I know TTC is stressful, as is a miscarriage, but this is getting to be a bit much. I have my sad moments, but most of the time they move on and I try to find something positive to focus on. Today, it was the fact that I was having fertile CM and so I was excited about trying again (this was after work, before the big blow out). What really gets me is that when I am sad or upset, which really doesn't last very long, I always get treated this way. It just doesn't seem right to me... And now, I'm really bothered by all of this, especially now that I know how he feels about our loss. I guess to him, nothing was lost. He never saw the heartbeat because he wasn't able to make it to my 1st ultrasound. He didn't experience any of the physical symptoms of pregnancy like I did. And I never did grow a belly for him to have any evidence of it.
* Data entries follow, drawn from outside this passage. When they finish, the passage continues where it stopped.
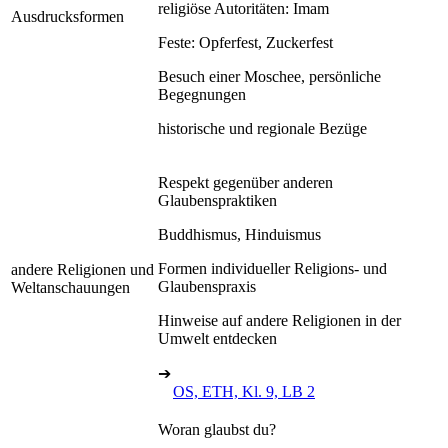
religiöse Autoritäten: Imam
Ausdrucksformen
Feste: Opferfest, Zuckerfest
Besuch einer Moschee, persönliche
Begegnungen
historische und regionale Bezüge
Respekt gegenüber anderen
Glaubenspraktiken
Buddhismus, Hinduismus
Formen individueller Religions- und
andere Religionen und
Glaubenspraxis
Weltanschauungen
Hinweise auf andere Religionen in der
Umwelt entdecken
➔
OS, ETH, Kl. 9, LB 2
Woran glaubst du?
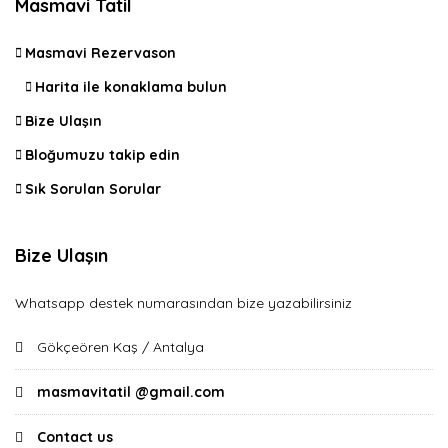
Masmavi Tatil
Masmavi Rezervason
Harita ile konaklama bulun
Bize Ulaşın
Bloğumuzu takip edin
Sık Sorulan Sorular
Bize Ulaşın
Whatsapp destek numarasından bize yazabilirsiniz
Gökçeören Kaş / Antalya
masmavitatil @gmail.com
Contact us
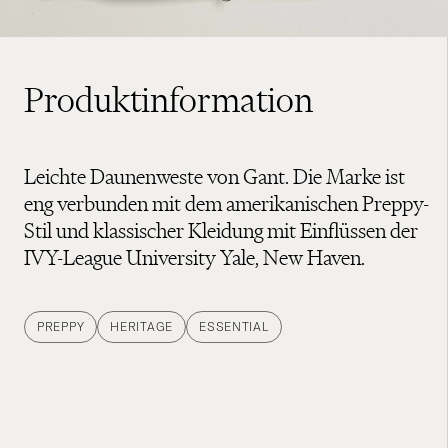
Produktinformation
Leichte Daunenweste von Gant. Die Marke ist
eng verbunden mit dem amerikanischen Preppy-
Stil und klassischer Kleidung mit Einflüssen der
IVY-League University Yale, New Haven.
PREPPY
HERITAGE
ESSENTIAL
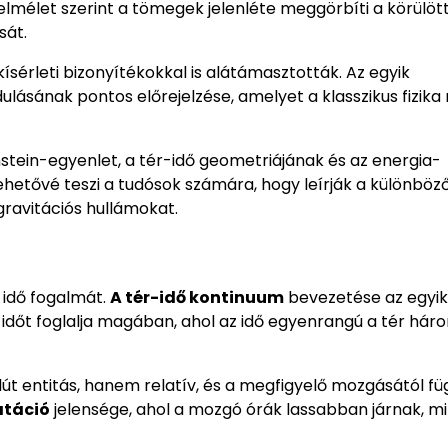
 elmélet szerint a tömegek jelenléte meggörbíti a körülöt
sát.
sérleti bizonyítékokkal is alátámasztották. Az egyik
lásának pontos előrejelzése, amelyet a klasszikus fizik
instein-egyenlet, a tér-idő geometriájának és az energia-
lehetővé teszi a tudósok számára, hogy leírják a különböz
 gravitációs hullámokat.
 idő fogalmát.
A tér-idő kontinuum
bevezetése az egyik
időt foglalja magában, ahol az idő egyenrangú a tér hár
zolút entitás, hanem relatív, és a megfigyelő mozgásától f
atáció
jelensége, ahol a mozgó órák lassabban járnak, mi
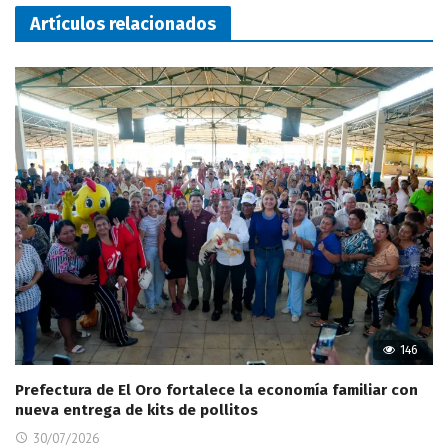
Artículos relacionados
146
Prefectura de El Oro fortalece la economía familiar con
nueva entrega de kits de pollitos
30/07/2026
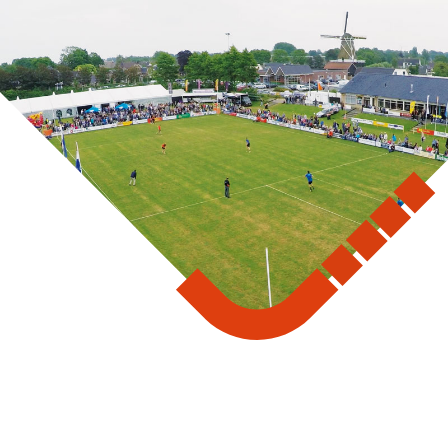
Accommodatie huren
webshop
MENU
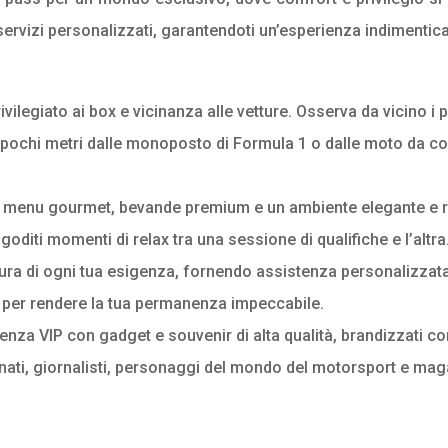
 servizi personalizzati, garantendoti un’esperienza indimentica
legiato ai box e vicinanza alle vetture. Osserva da vicino i pr
 pochi metri dalle monoposto di Formula 1 o dalle moto da co
con menu gourmet, bevande premium e un ambiente elegante e r
goditi momenti di relax tra una sessione di qualifiche e l’altra
ura di ogni tua esigenza, fornendo assistenza personalizza
o per rendere la tua permanenza impeccabile.
nza VIP con gadget e souvenir di alta qualità, brandizzati con
onati, giornalisti, personaggi del mondo del motorsport e maga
Maybe it's just easier that way... without any real evidence before him, other than the + HPT, it was easy for him to forget and move on, pretend it never happened. But that just seems so wrong to me... And I'm not sure what to do about it.

2 comments:

Christine said...

Oh, Carrie. {{{Hugs}}} Our Dh's just don't understand the profound loss we feel after a miscarriage. I don't know that they can. The baby was a part of us, an extension of our bodies, ourselves. We would greive as much (and it would be more widely accepted) if we lost a limb. I went through the same thing with my dh.

I read a book called: "Miscarriage:Women Sharing From the Heart" that really helped me. And there are parts in the book for dh to read, too. It explains why miscarriage is so hard for us to those who cannot understand. I sent a copy to my mom. I highly recommend this book. It did SO much for me.

I wish that I could take away your pain. But all I can do is let you know that you are not alone.

Kether said...

Thinking of you today...
One of the hardest things for me after my m/c was how easily everyone else, dh especially, moved on as if there was no loss. I think that's why I got worse as time went on rather than better. In the beginning I was shocked, but mostly rational about the whole thing. As time progressed, I found I was still sad and it pissed me off that the world wasn't right there with me feeling what I was feeling. It is the most frustrating and painful part of the process, if you ask me, because it makes you feel as though your feelings are invalid somehow.
I think that's why this group of women was so important...because even though dh and my family thought I should just move on, my sistas knew that I could both move on and be sad and mourn at the same time--that,in fact, the sadness and mourning was an essential part of moving on.
Hope that we can provide some of the support that you aren't getting from him. But, please know that he seems to be having a typical male response. As Christine said, I don't know if they can understand.